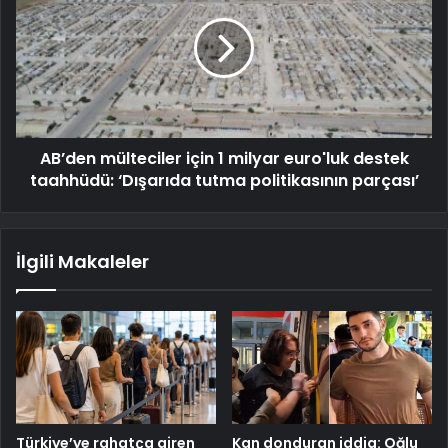
AB’den mülteciler için 1 milyar euro'luk destek
taahhüdü: ‘Dışarıda tutma politikasının parçası’
İlgili Makaleler
Türkiye’ye rahatça giren
Kan donduran iddia: Oğlu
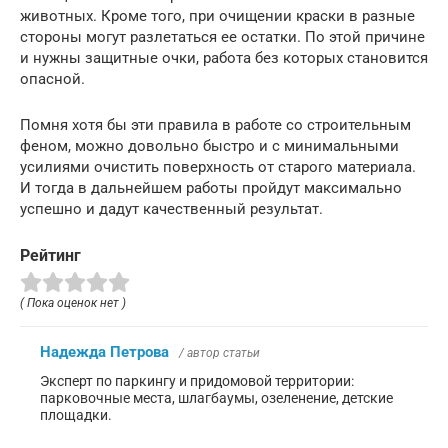
животных. Кроме того, при очищении краски в разные
стороны могут разлетаться ее остатки. По этой причине
и нужны защитные очки, работа без которых становится
опасной.
Помня хотя бы эти правила в работе со строительным
феном, можно довольно быстро и с минимальными
усилиями очистить поверхность от старого материала.
И тогда в дальнейшем работы пройдут максимально
успешно и дадут качественный результат.
Рейтинг
( Пока оценок нет )
Надежда Петрова
/ автор статьи
Эксперт по паркингу и придомовой территории:
парковочные места, шлагбаумы, озеленение, детские
площадки.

-*-*-

**What is required**
May I have exactly the lines from the one containing "парковочные места, шлагбаумы, озеленение, детские" through the last line of the data, both included?

**Answer section**
парковочные места, шлагбаумы, озеленение, детские
площадки.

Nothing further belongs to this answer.